Stored data entries
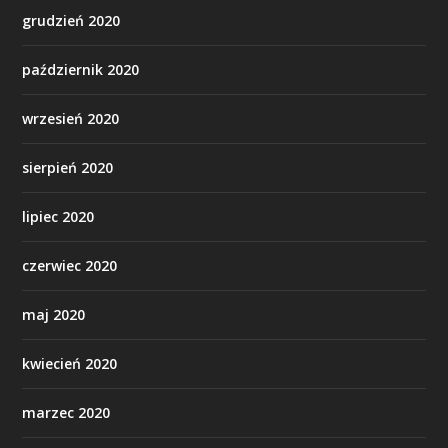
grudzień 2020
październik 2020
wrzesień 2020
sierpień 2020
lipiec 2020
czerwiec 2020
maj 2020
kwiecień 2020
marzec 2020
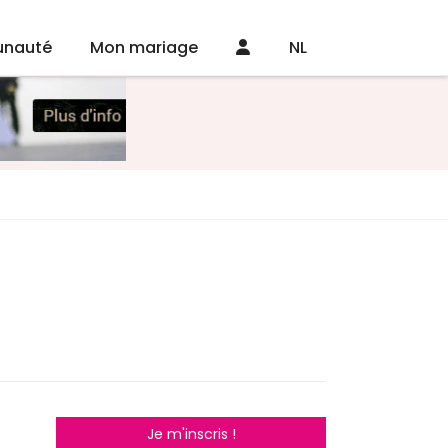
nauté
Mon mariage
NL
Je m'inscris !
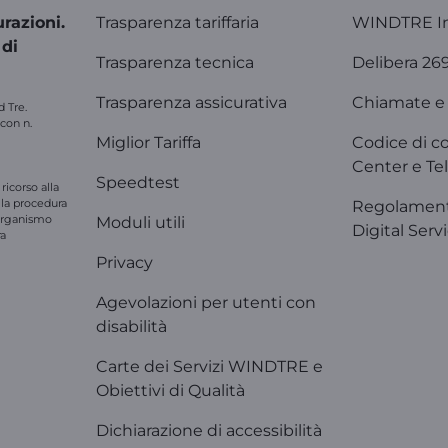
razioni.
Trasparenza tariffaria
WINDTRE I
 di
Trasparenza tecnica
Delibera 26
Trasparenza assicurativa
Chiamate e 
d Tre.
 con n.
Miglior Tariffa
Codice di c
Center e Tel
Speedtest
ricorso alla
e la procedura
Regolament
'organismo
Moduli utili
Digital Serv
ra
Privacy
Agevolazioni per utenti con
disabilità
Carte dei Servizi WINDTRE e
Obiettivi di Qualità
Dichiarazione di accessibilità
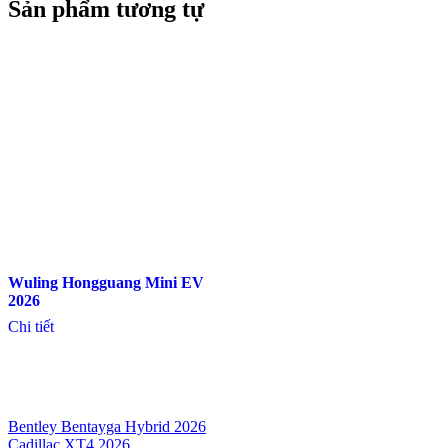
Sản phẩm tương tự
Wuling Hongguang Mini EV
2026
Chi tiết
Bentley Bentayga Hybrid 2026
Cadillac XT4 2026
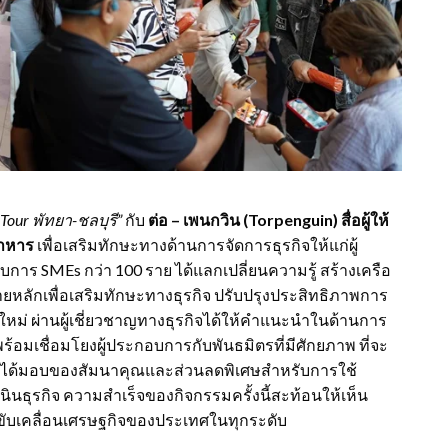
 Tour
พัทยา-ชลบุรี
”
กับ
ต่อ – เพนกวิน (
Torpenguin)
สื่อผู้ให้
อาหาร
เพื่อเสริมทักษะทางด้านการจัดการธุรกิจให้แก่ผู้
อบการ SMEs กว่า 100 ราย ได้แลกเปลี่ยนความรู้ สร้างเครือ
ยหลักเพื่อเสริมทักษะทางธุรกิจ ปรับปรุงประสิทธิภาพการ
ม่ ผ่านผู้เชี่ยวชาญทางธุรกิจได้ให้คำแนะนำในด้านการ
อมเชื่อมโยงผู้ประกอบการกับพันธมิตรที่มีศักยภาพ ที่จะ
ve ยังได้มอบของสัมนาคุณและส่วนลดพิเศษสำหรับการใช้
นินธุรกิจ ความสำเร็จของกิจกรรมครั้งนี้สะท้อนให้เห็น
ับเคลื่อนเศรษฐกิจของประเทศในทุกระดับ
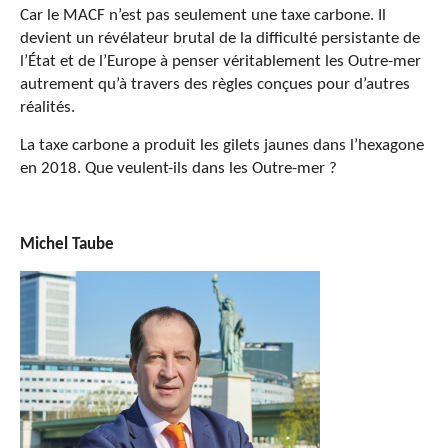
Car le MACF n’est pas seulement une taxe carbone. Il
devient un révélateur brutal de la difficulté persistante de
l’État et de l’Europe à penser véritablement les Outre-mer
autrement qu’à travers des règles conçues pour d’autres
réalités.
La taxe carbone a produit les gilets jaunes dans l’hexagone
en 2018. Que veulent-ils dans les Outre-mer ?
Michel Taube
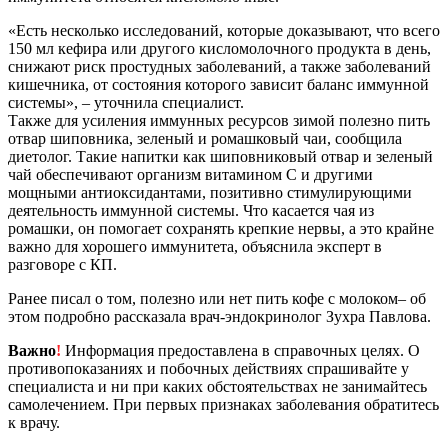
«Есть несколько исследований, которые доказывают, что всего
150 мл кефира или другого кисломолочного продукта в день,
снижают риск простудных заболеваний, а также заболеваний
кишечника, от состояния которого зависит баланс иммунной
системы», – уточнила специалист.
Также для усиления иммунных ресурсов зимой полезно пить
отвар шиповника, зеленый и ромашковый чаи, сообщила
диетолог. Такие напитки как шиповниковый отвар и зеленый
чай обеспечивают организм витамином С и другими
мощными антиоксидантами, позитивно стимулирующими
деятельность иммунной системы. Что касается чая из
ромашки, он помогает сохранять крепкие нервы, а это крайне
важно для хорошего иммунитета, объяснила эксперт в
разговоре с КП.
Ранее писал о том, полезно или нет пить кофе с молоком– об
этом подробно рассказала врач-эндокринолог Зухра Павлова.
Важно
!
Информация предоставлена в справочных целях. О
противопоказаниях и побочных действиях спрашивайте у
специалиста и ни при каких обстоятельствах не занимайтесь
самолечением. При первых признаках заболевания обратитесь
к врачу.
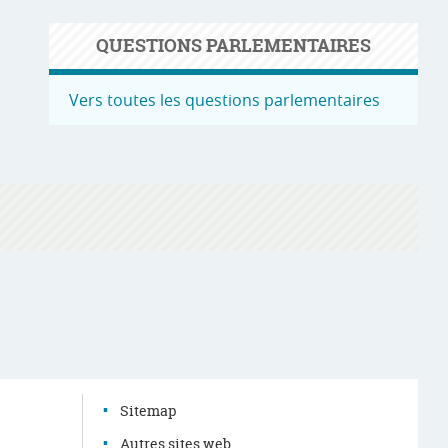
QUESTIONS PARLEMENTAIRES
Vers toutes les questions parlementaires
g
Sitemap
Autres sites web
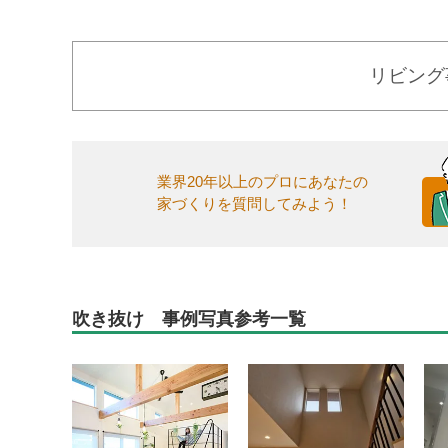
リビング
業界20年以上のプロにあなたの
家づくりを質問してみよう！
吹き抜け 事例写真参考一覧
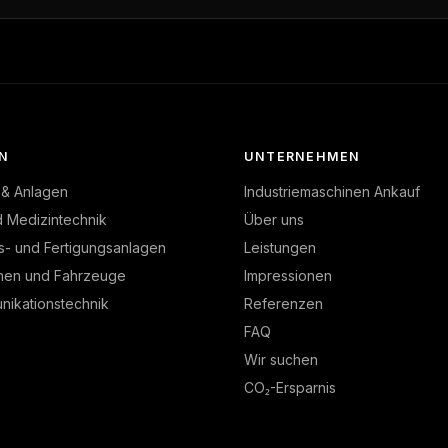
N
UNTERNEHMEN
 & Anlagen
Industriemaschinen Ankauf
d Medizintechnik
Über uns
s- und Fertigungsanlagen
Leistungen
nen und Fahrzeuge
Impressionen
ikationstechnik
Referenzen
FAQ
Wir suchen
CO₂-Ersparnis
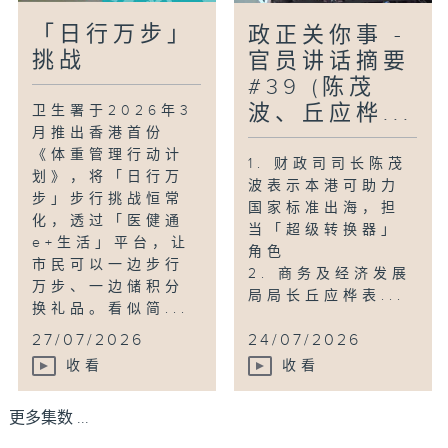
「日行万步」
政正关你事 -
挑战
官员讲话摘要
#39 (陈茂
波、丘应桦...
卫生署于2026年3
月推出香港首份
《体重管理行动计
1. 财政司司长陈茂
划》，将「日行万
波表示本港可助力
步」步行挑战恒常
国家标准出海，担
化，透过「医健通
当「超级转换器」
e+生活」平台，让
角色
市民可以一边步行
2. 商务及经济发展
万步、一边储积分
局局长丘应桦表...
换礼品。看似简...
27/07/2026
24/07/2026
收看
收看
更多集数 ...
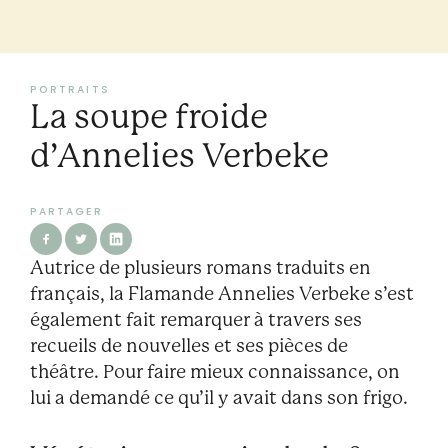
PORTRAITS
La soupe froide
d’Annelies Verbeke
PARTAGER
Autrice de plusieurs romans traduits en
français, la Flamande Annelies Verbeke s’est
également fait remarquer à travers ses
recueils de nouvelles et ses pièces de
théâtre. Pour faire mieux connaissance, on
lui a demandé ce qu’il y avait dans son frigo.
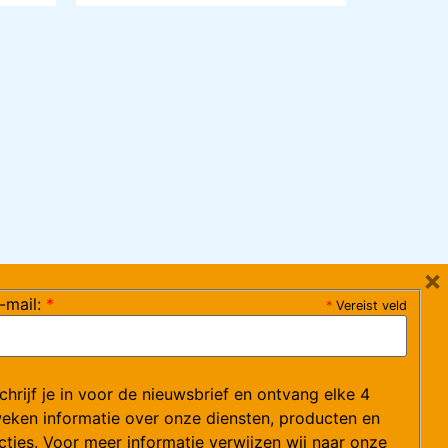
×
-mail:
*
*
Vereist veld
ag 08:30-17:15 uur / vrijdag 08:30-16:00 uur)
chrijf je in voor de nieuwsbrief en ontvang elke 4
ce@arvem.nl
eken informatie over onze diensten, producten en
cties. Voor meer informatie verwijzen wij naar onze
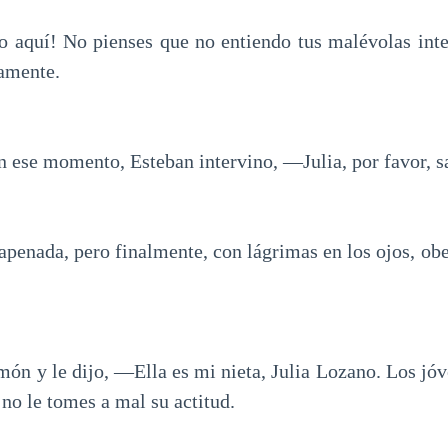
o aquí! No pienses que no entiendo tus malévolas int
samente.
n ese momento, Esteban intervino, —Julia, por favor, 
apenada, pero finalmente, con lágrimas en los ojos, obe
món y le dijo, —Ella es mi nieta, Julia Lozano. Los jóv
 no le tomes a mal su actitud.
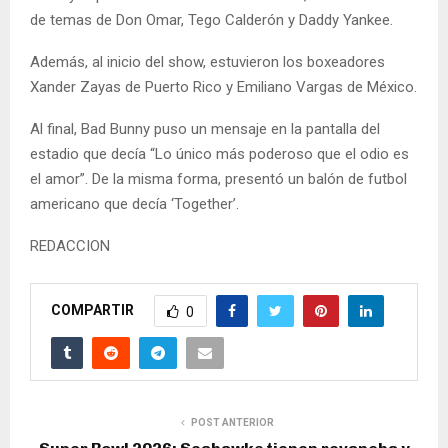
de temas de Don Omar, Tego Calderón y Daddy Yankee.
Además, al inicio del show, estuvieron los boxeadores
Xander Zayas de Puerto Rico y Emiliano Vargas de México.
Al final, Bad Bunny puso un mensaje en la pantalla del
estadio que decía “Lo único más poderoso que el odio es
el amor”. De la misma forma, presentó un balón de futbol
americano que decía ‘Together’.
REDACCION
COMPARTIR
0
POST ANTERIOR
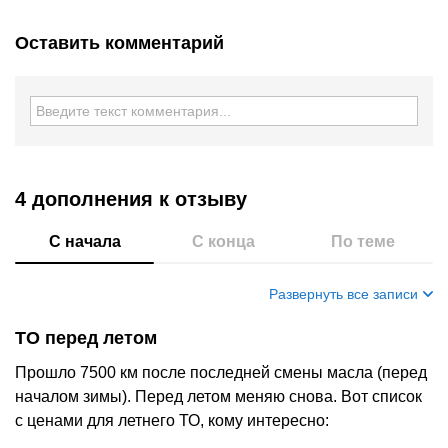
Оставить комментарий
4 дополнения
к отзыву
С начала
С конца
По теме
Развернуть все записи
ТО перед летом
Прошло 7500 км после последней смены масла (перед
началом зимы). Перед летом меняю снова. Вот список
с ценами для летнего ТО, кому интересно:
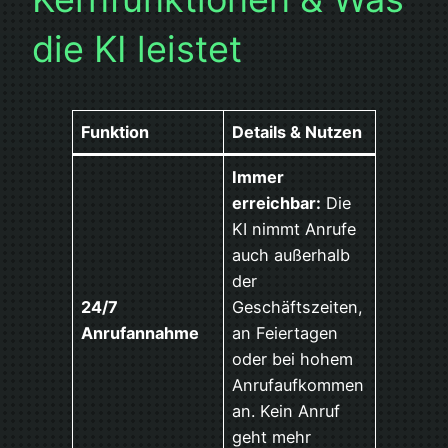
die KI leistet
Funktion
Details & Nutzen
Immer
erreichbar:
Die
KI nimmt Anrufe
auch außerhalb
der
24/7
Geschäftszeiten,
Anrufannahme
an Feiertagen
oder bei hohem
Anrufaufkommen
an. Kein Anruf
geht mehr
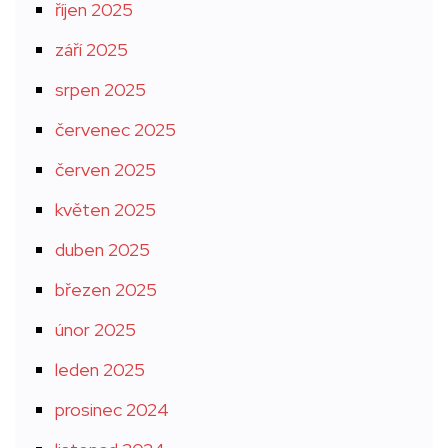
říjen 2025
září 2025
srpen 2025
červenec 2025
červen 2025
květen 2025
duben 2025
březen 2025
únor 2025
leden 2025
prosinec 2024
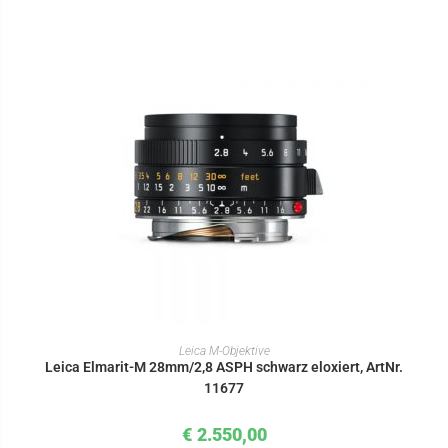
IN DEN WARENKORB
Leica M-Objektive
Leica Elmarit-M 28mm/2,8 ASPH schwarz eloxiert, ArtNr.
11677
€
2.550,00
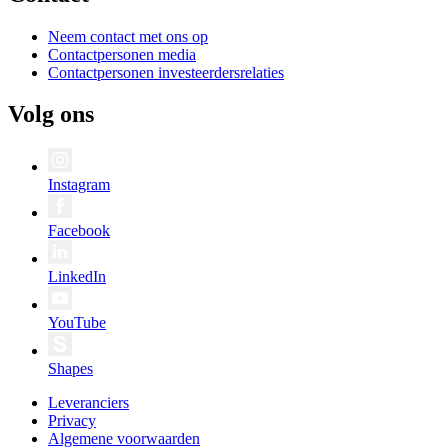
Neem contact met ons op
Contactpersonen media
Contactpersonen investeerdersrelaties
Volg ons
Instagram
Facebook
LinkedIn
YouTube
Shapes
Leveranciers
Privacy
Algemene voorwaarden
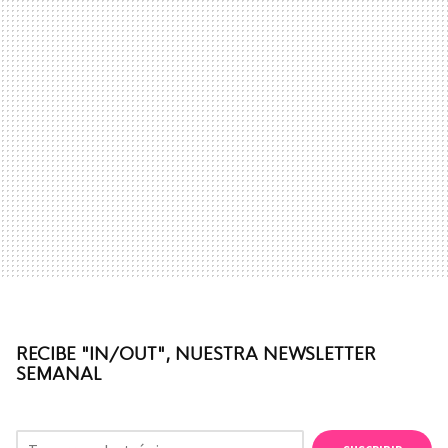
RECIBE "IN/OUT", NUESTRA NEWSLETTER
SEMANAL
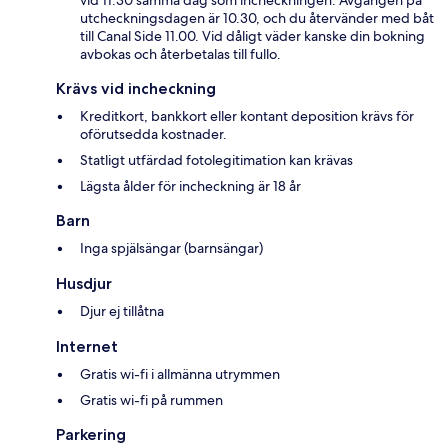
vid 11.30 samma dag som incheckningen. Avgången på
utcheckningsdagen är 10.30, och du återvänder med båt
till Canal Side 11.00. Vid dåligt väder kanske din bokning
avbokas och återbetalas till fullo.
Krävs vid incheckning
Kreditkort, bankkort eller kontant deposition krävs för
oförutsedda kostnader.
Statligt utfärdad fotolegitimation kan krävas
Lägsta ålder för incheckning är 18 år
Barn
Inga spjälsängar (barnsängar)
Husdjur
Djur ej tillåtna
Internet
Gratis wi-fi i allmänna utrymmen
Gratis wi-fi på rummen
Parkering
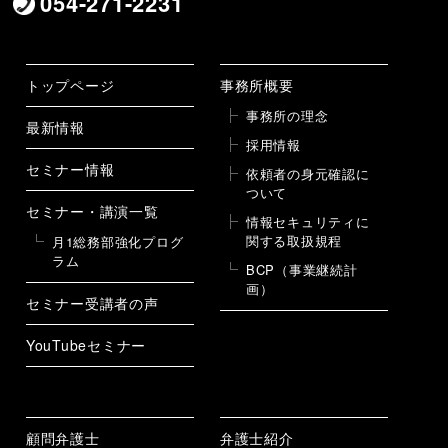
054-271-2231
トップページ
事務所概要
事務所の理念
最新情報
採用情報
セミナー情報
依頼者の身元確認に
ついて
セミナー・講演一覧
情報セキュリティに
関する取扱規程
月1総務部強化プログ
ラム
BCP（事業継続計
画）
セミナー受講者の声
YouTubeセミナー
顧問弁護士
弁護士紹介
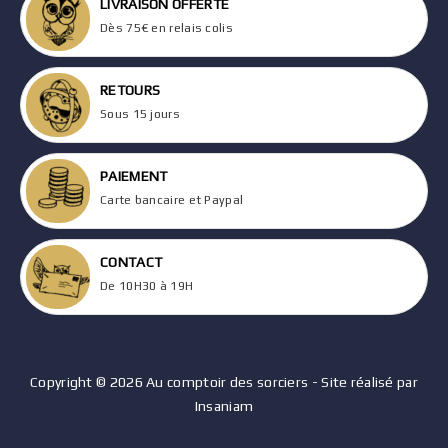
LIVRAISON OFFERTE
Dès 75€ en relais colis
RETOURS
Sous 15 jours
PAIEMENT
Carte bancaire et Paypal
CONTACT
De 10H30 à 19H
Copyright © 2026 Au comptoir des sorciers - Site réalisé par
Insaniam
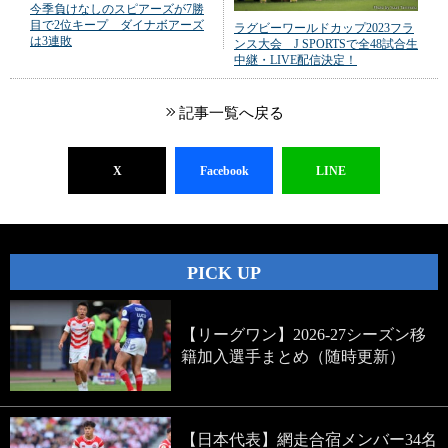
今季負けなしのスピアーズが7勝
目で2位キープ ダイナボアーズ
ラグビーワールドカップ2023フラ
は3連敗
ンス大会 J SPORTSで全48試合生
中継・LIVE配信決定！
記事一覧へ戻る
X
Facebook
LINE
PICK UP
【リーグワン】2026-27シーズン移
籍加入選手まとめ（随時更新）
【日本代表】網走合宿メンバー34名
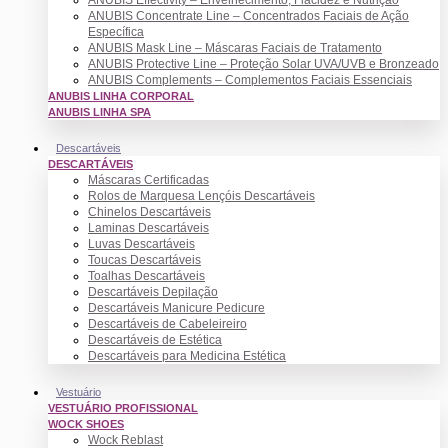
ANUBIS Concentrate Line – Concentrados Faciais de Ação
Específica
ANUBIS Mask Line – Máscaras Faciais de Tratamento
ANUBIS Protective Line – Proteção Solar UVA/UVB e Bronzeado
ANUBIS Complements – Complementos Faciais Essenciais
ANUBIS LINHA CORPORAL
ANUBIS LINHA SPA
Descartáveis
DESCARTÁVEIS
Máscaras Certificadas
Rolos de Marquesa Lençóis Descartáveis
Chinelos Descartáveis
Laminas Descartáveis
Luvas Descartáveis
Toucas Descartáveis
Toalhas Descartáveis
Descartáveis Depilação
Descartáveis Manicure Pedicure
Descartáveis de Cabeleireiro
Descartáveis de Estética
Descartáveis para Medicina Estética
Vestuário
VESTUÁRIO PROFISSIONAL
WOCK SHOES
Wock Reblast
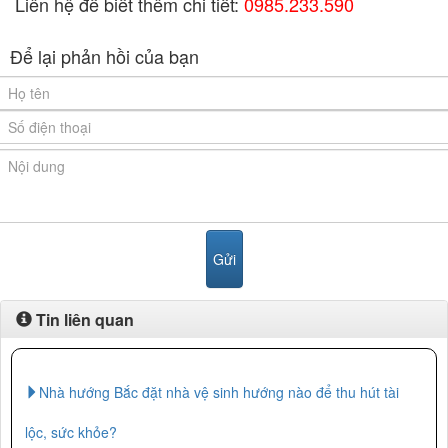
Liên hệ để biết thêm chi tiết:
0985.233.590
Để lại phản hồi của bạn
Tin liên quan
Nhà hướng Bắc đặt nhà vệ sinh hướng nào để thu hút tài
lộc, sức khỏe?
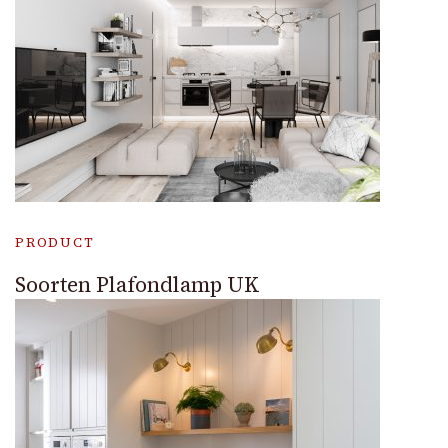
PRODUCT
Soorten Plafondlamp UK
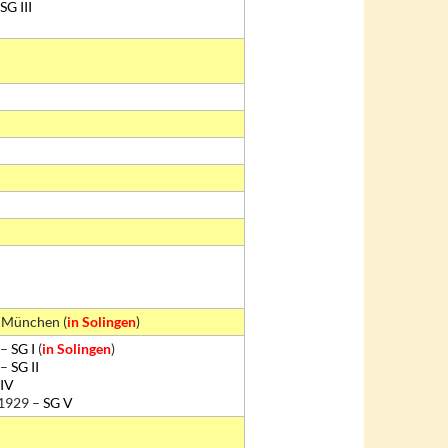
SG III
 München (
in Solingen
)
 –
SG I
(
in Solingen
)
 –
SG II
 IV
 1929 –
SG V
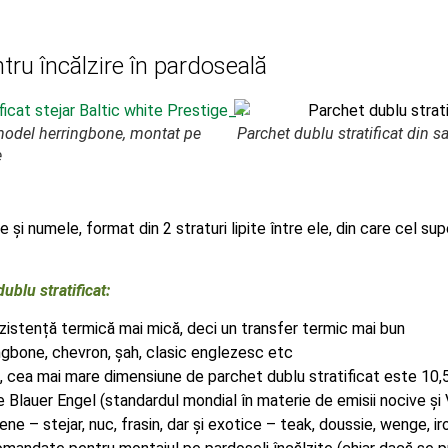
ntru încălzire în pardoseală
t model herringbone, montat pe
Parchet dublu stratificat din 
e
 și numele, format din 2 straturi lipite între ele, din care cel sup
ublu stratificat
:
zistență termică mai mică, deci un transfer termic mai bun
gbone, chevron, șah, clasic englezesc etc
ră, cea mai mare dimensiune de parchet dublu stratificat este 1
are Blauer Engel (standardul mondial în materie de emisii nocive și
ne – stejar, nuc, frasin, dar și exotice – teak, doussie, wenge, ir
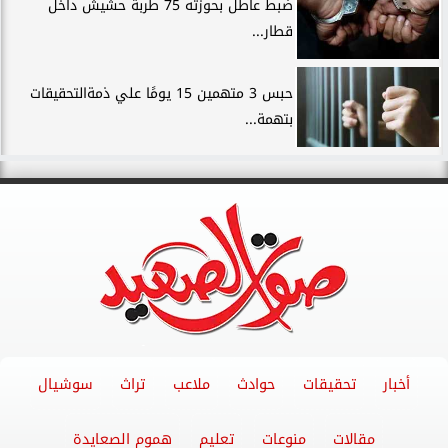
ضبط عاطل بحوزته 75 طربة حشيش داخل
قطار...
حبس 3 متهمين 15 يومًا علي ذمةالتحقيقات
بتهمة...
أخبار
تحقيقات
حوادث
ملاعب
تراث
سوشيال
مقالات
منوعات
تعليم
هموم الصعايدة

## ABOUT THIS TASK
Set the lines above down again, word for word, from the first through the one containing "важно для хорошего"; pictures excluded.

## ANSWER TO THIS TASK
grudzień 2020
październik 2020
wrzesień 2020
sierpień 2020
lipiec 2020
czerwiec 2020
maj 2020
kwiecień 2020
marzec 2020
nauté
Mon mariage
NL
Je m'inscris !
razioni.
Trasparenza tariffaria
WINDTRE I
 di
Trasparenza tecnica
Delibera 26
Trasparenza assicurativa
Chiamate e 
d Tre.
 con n.
Miglior Tariffa
Codice di c
Center e Tel
Speedtest
ricorso alla
e la procedura
Regolament
'organismo
Moduli utili
Digital Serv
ra
Privacy
Agevolazioni per utenti con
disabilità
Carte dei Servizi WINDTRE e
Obiettivi di Qualità
Dichiarazione di accessibilità
Sản phẩm tương tự
Wuling Hongguang Mini EV
2026
Chi tiết
Bentley Bentayga Hybrid 2026
Cadillac XT4 2026
 Tour
พัทยา-ชลบุรี
”
กับ
ต่อ – เพนกวิน (
Torpenguin)
สื่อผู้ให้
อาหาร
เพื่อเสริมทักษะทางด้านการจัดการธุรกิจให้แก่ผู้
อบการ SMEs กว่า 100 ราย ได้แลกเปลี่ยนความรู้ สร้างเครือ
ยหลักเพื่อเสริมทักษะทางธุรกิจ ปรับปรุงประสิทธิภาพการ
ม่ ผ่านผู้เชี่ยวชาญทางธุรกิจได้ให้คำแนะนำในด้านการ
อมเชื่อมโยงผู้ประกอบการกับพันธมิตรที่มีศักยภาพ ที่จะ
ve ยังได้มอบของสัมนาคุณและส่วนลดพิเศษสำหรับการใช้
นินธุรกิจ ความสำเร็จของกิจกรรมครั้งนี้สะท้อนให้เห็น
ับเคลื่อนเศรษฐกิจของประเทศในทุกระดับ
Car le MACF n’est pas seulement une taxe carbone. Il
devient un révélateur brutal de la difficulté persistante de
l’État et de l’Europe à penser véritablement les Outre-mer
autrement qu’à travers des règles conçues pour d’autres
réalités.
La taxe carbone a produit les gilets jaunes dans l’hexagone
en 2018. Que veulent-ils dans les Outre-mer ?
Michel Taube
«Есть несколько исследований, которые доказывают, что всего
150 мл кефира или другого кисломолочного продукта в день,
снижают риск простудных заболеваний, а также заболеваний
кишечника, от состояния которого зависит баланс иммунной
системы», – уточнила специалист.
Также для усиления иммунных ресурсов зимой полезно пить
отвар шиповника, зеленый и ромашковый чаи, сообщила
диетолог. Такие напитки как шиповниковый отвар и зеленый
чай обеспечивают организм витамином С и другими
мощными антиоксидантами, позитивно стимулирующими
деятельность иммунной системы. Что касается чая из
ромашки, он помогает сохранять крепкие нервы, а это крайне
важно для хорошего иммунитета, объяснила эксперт в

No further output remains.